Heel makkelijk stapt Vic over op de reizen die hij met VTL heeft gemaakt. Naar Duitsland, Italië en Engeland. Toernooien. ,,Ik hield er niet van,” laat hij nu weten. ,,Ik ben aan Leiden gebakken, ik ga ook zo weinig mogelijk op vakantie. Na een week word ik onrustig, raak ik geïrriteerd. Ik heb last van heimwee.” En: ,,Toen we met de bus in Italië aankwamen, wilde ik er niet uitkomen. ‘Ik wil naar huis’, kon ik nog uitbrengen. Heimwee is erg, daar kan je behoorlijk ziek van worden.”

Sprongkracht

Vic is vernoemd naar zijn oom Victor uit Den Haag, de broer van zijn vader. Toen hij vijftien jaar was, had hij wel 540 voetbalvaantjes, en daar schreef de krant over. Zijn vader komt uit een zigeunerfamilie, woonde op een boot. Het gesprek vliegt alle kanten op, als een pingpongbal. Dat is geen drama. Sprongkracht, o ja sprongkracht had hij. ,,Ik sprong vaak hoger dan de keeper deed. Pang, doelpunt, met het hoofd.”
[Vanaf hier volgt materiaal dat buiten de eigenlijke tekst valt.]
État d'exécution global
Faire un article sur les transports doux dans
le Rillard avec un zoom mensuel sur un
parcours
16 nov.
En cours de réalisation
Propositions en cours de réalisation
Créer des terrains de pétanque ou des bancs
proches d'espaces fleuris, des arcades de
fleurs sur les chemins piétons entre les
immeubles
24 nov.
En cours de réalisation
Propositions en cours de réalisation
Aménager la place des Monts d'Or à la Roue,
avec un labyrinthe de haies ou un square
Na Feyenoord keert Vic terug naar Leiden. Naar UVS? Naar LDWS? Nee, hij kiest voor VTL, voorzitter Willem Smit praat met succes op hem in.

De afsluiting van zijn voetbalcarrière ervaart hij nog steeds als ‘een gouden tijd’. Bij Leidsche Boys, in een vriendenteam bouwt hij af. De trainingen op woensdagavond zorgen voor een gulle lach. ,,Wij waren er al om half vier, ja, dat is vroeg, ’s Nachts om half vier rolden we naar buiten.”
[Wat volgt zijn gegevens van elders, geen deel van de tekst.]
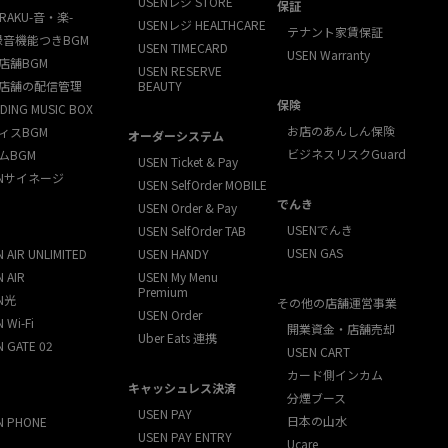
USENレジ STORE
保証
RAKU-音・楽-
USENレジ HEALTHCARE
テナント家賃保証
録音機能つきBGM
USEN TIMECARD
USEN Warranty
店舗BGM
USEN RESERVE
店舗の配信管理
BEAUTY
保険
DING MUSIC BOX
お店のあんしん保険
ィスBGM
オーダーシステム
ビジネスリスクGuard
ムBGM
USEN Ticket & Pay
ENサイネージ
USEN SelfOrder MOBILE
でんき
USEN Order & Pay
USENでんき
USEN SelfOrder TAB
USEN GAS
 AIR UNLIMITED
USEN HANDY
 AIR
USEN My Menu
Premium
N光
その他の店舗運営事業
USEN Order
 Wi-Fi
開業資金・店舗売却
Uber Eats 連携
N GATE 02
USEN CART
カード側インカム
キャッシュレス決済
分煙ブース
USEN PAY
日本の山水
N PHONE
USEN PAY ENTRY
Ucare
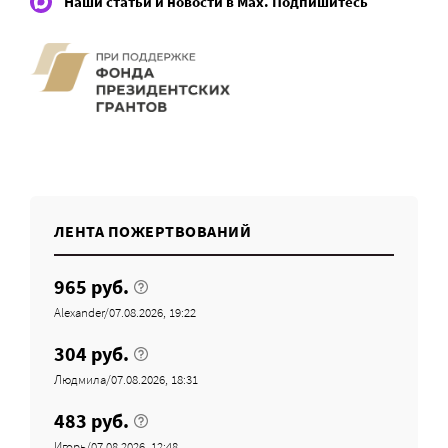
Наши статьи и новости в Max. Подпишитесь
ЛЕНТА ПОЖЕРТВОВАНИЙ
965 руб.
Alexander/07.08.2026, 19:22
304 руб.
Людмила/07.08.2026, 18:31
483 руб.
Игорь/07.08.2026, 12:48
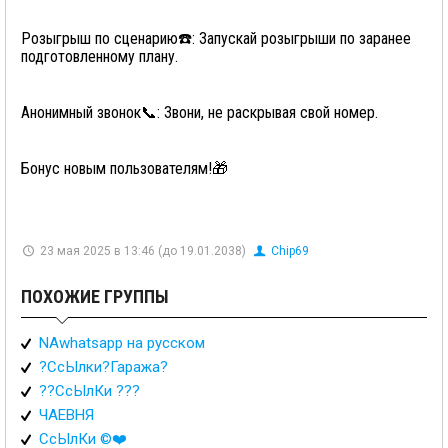
Розыгрыш по сценарию☎️: Запускай розыгрыши по заранее
подготовленному плану.
Анонимный звонок📞: Звони, не раскрывая свой номер.
Бонус новым пользователям!🎁
23 мая 2025 в 13:46 (до 19.01.2038)
Chip69
ПОХОЖИЕ ГРУППЫ
NAwhatsapp на русском
?СсЫлки?Гаража?
??СсЫлКи ???
ЧАЕВНЯ
СсЫлКи ©️❤️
Leuke anekdote: ,,Nico Hennekee had nooit shampoo bij zich. Op een dag nam ik een flesje mee, gevuld met motorolie. ‘Vic, heb je shampoo voor me’? Natuurlijk en Vic gaf het flesje. ‘Hé Vic, het schuimt niet’. Moet je meer op je kanis doen. Nico heeft zes weken met een vette kuif gelopen. Haha.”

Tot slot praat Vic Boutier graag over het ‘engeltje op zijn schouder’, over Jordy, stiefzoon Han en natuurlijk Wil, zijn nieuwe liefde. Ook over het voorval met de dikke voeten, dat voor een ommekeer in zijn leven heeft gezorgd. ,,Mijn moeder zag die voeten en zei dat ik als de donder naar dokter Lahr moest en om plaspillen moest vragen. Maar Lahr stuurde mij naar het ziekenhuis. Daar werd geconstateerd dat ik aan Berrie Berrie leed, dat duidt op een zwaar tekort aan vitamine B en op ondervoeding. Dat laatste klopte ook, ik at namelijk niet, maar dronk voor twee. In het ziekenhuis heb ik weer leren eten, vlak voordat ik ontslagen werd at ik ’s morgens twaalf boterhammen.”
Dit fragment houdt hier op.